As part of our continuing commitment to Corporate Social Responsibility (CSR), CGI is partnering with the Arbor Day Foundation to plant 7,000 trees. Building upon a suggestion from CGI Director Theresa White, we are making this donation to celebrate CGI’s commitment to becoming carbon neutral by 2030.
“The Arbor Day Foundation does amazing work focused on reforestation as well as community tree planting to improve the quality of air and water, provide habitats for wildlife, and beautify our towns and cities,” White said. “I hope that this CGI CSR initiative sets the groundwork for ongoing corporate partnership with the Arbor Day Foundation, including future member engagement opportunities to plant trees in the communities where we live and work.”
The trees, a mix of longleaf and slash pines, will be planted in the Econfina Creek Water Management Area, which spans portions of Washington and Bay counties in the Florida panhandle. Like many parts of the Gulf Coast, the region was devastated by Hurricane Michael, a Category 4 storm, in 2018. Over a million acres of forests in the region faced severe or catastrophic damage as the hurricane’s powerful winds and torrential rain pummeled the watershed area. The loss of the vegetation in the area resulted in increased flooding and a significant loss of wildlife habitat. A single pine can take in up to 100 gallons of water a day in a process called evapotranspiration.
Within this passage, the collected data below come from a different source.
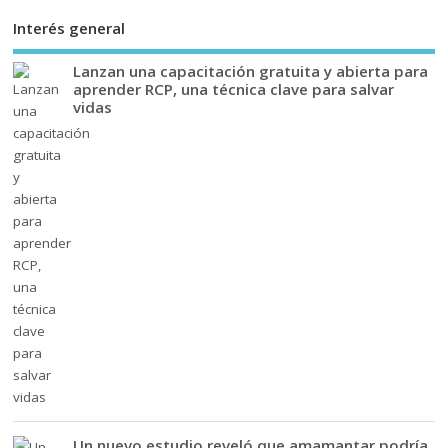
Interés general
Lanzan una capacitación gratuita y abierta para
aprender RCP, una técnica clave para salvar
vidas
Un nuevo estudio reveló que amamantar podría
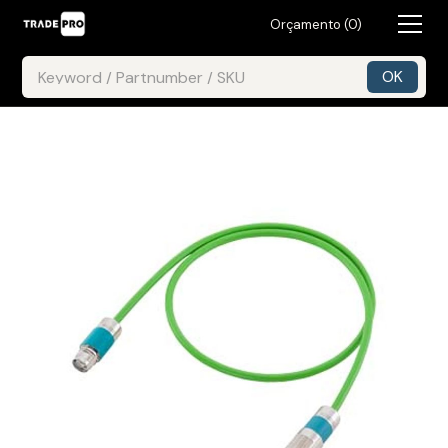
Orçamento (
0
)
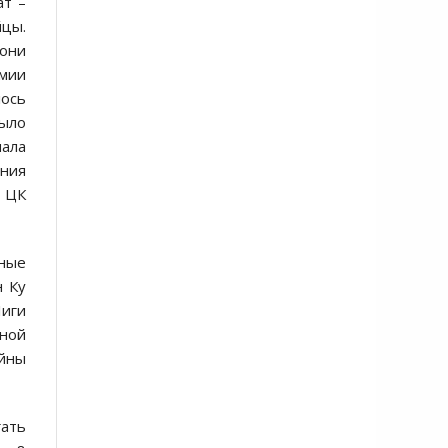
ат –
йцы.
 они
рмии
лось
было
чала
ения
я ЦК
тные
н Ку
Лиги
ной
ойны
гать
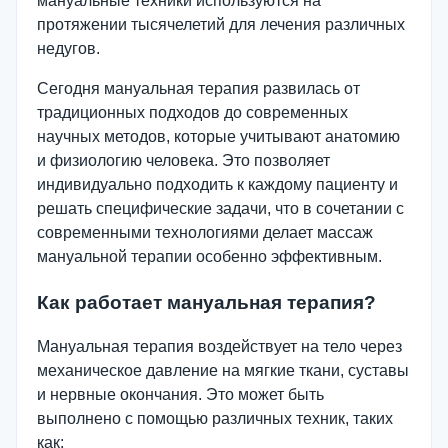
мануальные техники используются на
протяжении тысячелетий для лечения различных
недугов.
Сегодня мануальная терапия развилась от
традиционных подходов до современных
научных методов, которые учитывают анатомию
и физиологию человека. Это позволяет
индивидуально подходить к каждому пациенту и
решать специфические задачи, что в сочетании с
современными технологиями делает массаж
мануальной терапии особенно эффективным.
Как работает мануальная терапия?
Мануальная терапия воздействует на тело через
механическое давление на мягкие ткани, суставы
и нервные окончания. Это может быть
выполнено с помощью различных техник, таких
как:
“Through its support and recognition of the importance of trees in solving global problems, our partnership with CGI exemplifies the impact that CSR goals can have on the world,” said Dan Lambe, President of the Arbor Day Foundation.
The Arbor Day Foundation restoration project will provide forage for game and promotes native groundcover, wildflowers and other plants. Deer, turkey, bobwhite quail, Sherman's fox squirrel, and gopher tortoise are among the species that will benefit. The area is also frequented by bald eagles, kestrels, hawks and osprey and aquatic species including lake and shoal bass, amphibians, clams and mussels and cave crayfish.